As Tar Heel fans, we often claim Michael Jordan as our own. Nothing wrong with that.
However, most of the world only knows Jordan through his professional championships, his commercials, or his more recent catchy slogan. The most they know about his time at UNC is that he hit one of the most memorable shots in NCAA. Cynics may even argue that shot became so famous because of what MJ would become and not necessarily because of the shot itself. That is all well and good.
Fortunately for Heels fans, we all know that Jordan played for three years for the North Carolina Tar Heels, not just one game in New Orleans. While injuries and bad luck derailed UNC’s hopes of a repeat performance in 1983 and 1984, he still provided plenty of other memories during his time in Chapel Hill. Below are a few of the more impressive, if not forgotten, performances that foreshadowed the greatness which followed.

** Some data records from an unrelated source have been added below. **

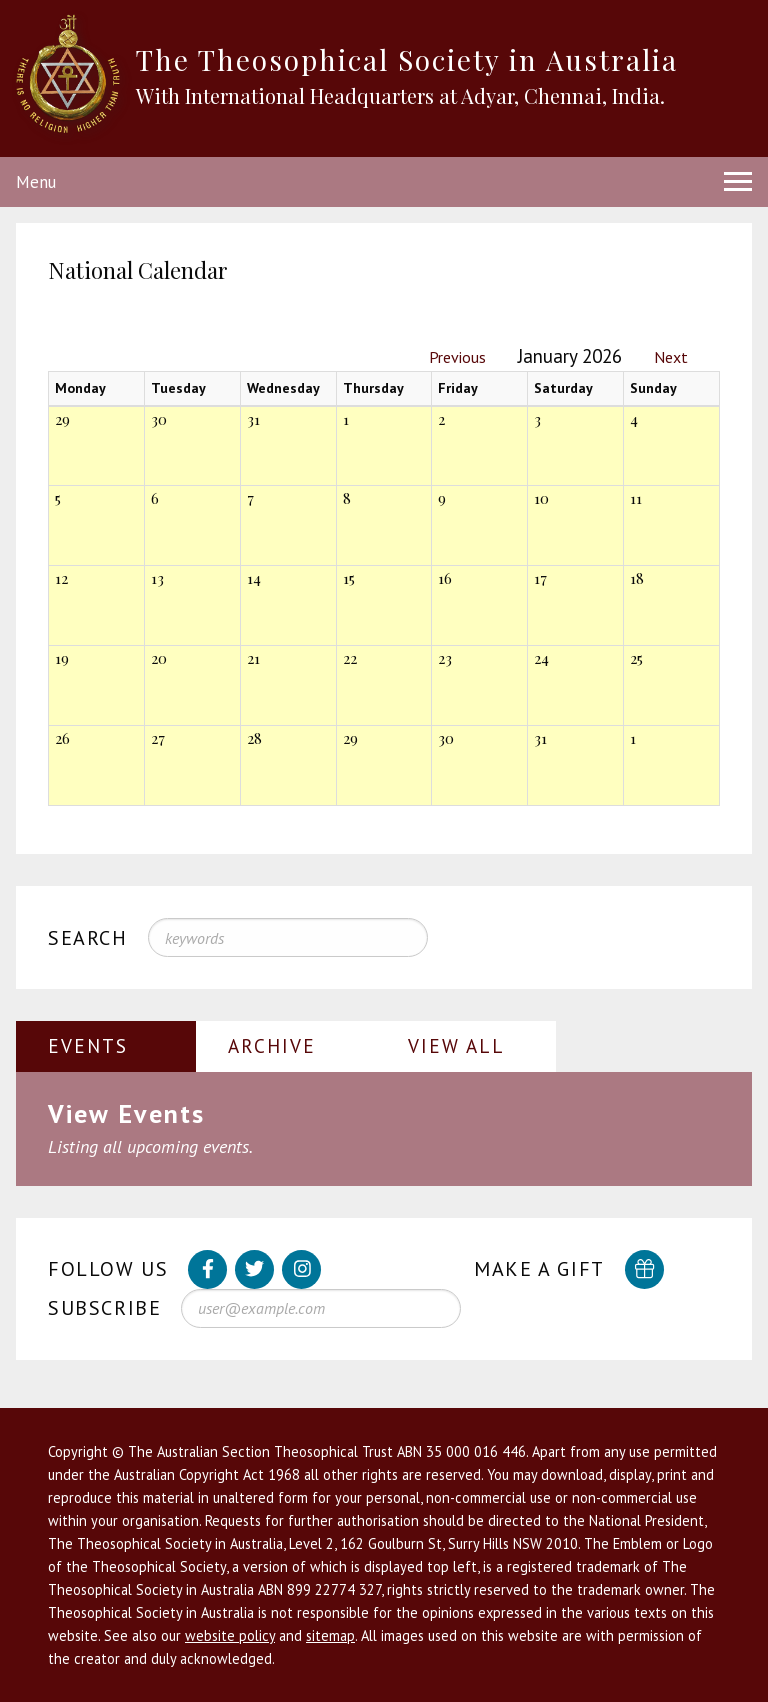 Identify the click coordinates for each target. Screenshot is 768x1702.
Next (671, 357)
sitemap (330, 1635)
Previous (457, 357)
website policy (230, 1635)
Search (88, 938) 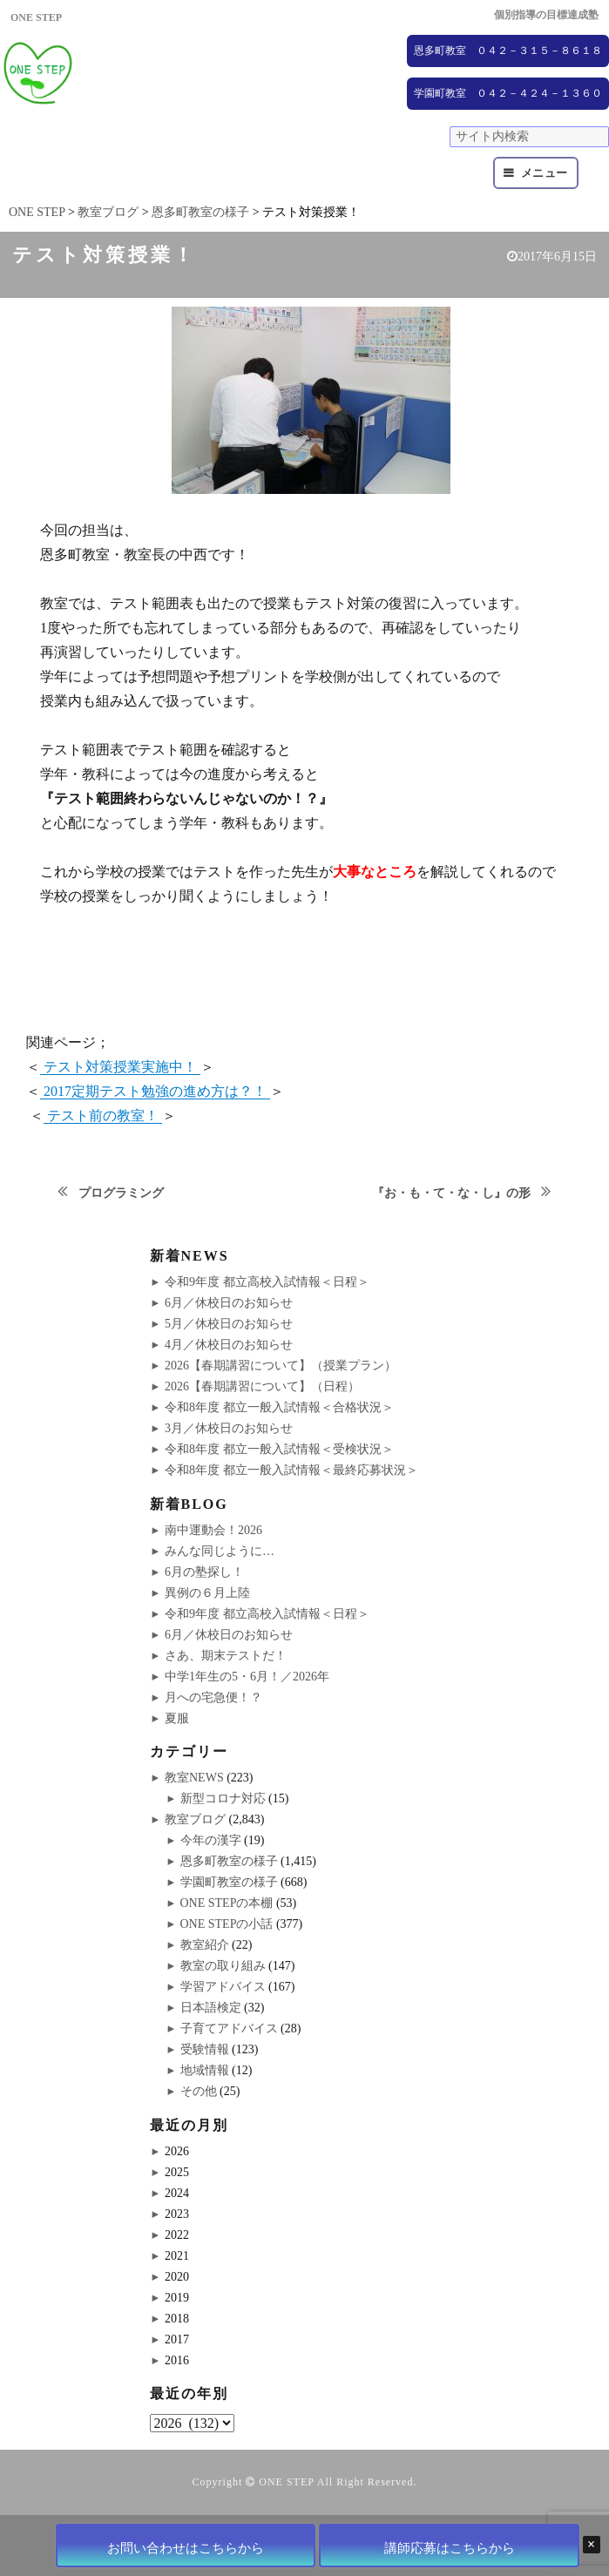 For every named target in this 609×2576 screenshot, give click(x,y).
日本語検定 (210, 2007)
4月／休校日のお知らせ (229, 1344)
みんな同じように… (219, 1551)
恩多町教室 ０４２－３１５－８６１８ (508, 50)
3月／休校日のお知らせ (229, 1428)
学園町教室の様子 (229, 1882)
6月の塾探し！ (204, 1572)
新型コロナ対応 (223, 1798)
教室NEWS (194, 1777)
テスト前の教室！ (103, 1115)
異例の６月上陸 (207, 1592)
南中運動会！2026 (213, 1530)
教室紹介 (204, 1944)
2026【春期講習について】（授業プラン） (280, 1365)
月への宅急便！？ (213, 1697)
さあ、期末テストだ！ (226, 1655)
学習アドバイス (223, 1986)
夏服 (177, 1718)
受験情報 (204, 2049)
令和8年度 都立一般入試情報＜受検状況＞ (279, 1449)
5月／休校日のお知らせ (229, 1323)
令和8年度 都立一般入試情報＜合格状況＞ (279, 1407)
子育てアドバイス (229, 2028)
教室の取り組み (223, 1965)
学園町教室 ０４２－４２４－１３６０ (508, 93)
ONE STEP (286, 2482)
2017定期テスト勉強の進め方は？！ (155, 1091)
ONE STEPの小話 (227, 1923)
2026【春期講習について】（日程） (262, 1386)
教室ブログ (195, 1819)
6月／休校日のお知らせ (229, 1302)
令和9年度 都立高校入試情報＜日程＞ (267, 1281)
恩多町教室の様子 (229, 1861)
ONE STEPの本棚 (227, 1903)
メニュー (544, 172)
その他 (198, 2091)
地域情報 (204, 2070)
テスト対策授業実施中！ (120, 1066)
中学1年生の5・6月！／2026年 (247, 1676)
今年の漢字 (210, 1840)
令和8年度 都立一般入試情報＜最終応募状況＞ (291, 1470)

Note: In case you cannot view videos or play sound at your place of work, I’ve created GIFs to complement videos when appropriate/necessary,
UNC vs Tulane - Nov. 30 1982
Jordan saves the Heels
This one took some digging. UNC was 0-2 to open the 1982-83 season and were searching for a much needed victory when Tulane visited Carmichael Auditorium. In the final minute, Jordan grabbed an offensive rebound for a put back, committed an offensive foul, and then forced a steal and buzzer beating jump shot to force overtime. After three overtime periods, UNC walked away with a victory. This 1999 article by longtime UNC SID Rick Brewer explains the specifics. Unfortunately highlights are hard to come by. This short 14-second clip of the steal and jump shot was all I could find. Once again, he displayed a knack for being in the right place at the right time.
#11 UNC at #1 Virginia -January 15, 1983
Jordan Blocks Sampson
This game usually gets lost in the shuffle. In the first meeting of the ACC powerhouses in the 1982-83 season, UVA carried a 34-game home winning streak. That didn’t matter to the Heels who led by as many as 24 points. A furious rally by the Virginia Cavaliers would eventually cut the lead to two. However, with two minutes remaining, Jordan jumped off two feet from a standing position and pinned Ralph Sampson’s shot against the backboard, preserving a 96-90 UNC lead.
Just how impressive was that block? Considering Sampson stood at 7’4” and would win his third consecutive NCAA Player of the Year award after the season — pretty impressive. Few individual athletic plays in Jordan’s collegiate career can match this block. Here are two looks at the block. For the broadcast version at game speed, this is already queued at the correct timestamp.
#1 UNC at #5 Maryland, January 12, 1984
Rock the Cradle
Dr. J is often credited as the first player to execute this dunk. Jordan simply added a level of difficulty and perfected the style. It was a dunk he would perform numerous times through his career but on January 12, 1984 in Cole Field House, Jordan unleashed it for the first time. The play punctuated a victory over the #5 Maryland Terrapins. Most importantly, it was a play that those in attendance never forgot. Come for the highlight, stay for Coach Smith and Coach Guthridge giving their recollection.
Maryland at #1 UNC, Feb 19, 1984
Heels dismantles Maryland
The follow-up to the Rock-the-Cradle game. Jordan finished with 25 points in Carmichael Auditorium, but none were as emphatic as his posterizing dunk over Ben Coleman with 4:22 remaining. For a full highlight montage of Jordan in this game, click here. To see this play that I have honored as a .GIF, it’s queued up here at the 2:07 mark.
#8 UNC at Duke, March 5, 1983
Jordan hits the backboard…with his head
This play may be more impressive than the block on Sampson. Jordan didn’t just display his impressive jumping ability on the offensive end of the floor — he regularly made spectacular defensive plays, as evidenced against Virginia and Ralph Sampson. Unfortunately, this was not one of those plays. Jordan was called for goal-tending as he tried to block Johnny Dawkins’ transition layup, but that wasn’t what spectators remembered. Jay Bilas recalls witnessing the moment first hand in this article by Martin Rickman. (If it says video is unavailable for you, you can find it here.)
#15 Duke at #1 UNC, March 3, 1984
Jordan’s Final Home Game
Most would consider the previous season’s 32-point performance as Jordan’s most memorable, and that may be true. However, you only get one chance to win your final home game, which is exactly what MJ and the Heels did. The visiting Duke Blue Devils put up a fight and pushed the game to double-overtime. But Jordan scored 9 of UNC’s 21 points in the extra periods, added a timely assist to Sam Perkins and provided yet another closing possession block of Johnny Dawkins. Jordan finished his UNC career with a 6-1 record against the Blue Devils. The beginning of OT can be found here. Two key plays are below.
Alley-oop w/ foul in 2nd OT
MJ Blocks Dawkins in 2nd OT
#1 UNC vs #6 Georgetown, March 29, 1982
The Legend Begins
Yeh. This isn’t a surprise. Enjoy it. Never gets old.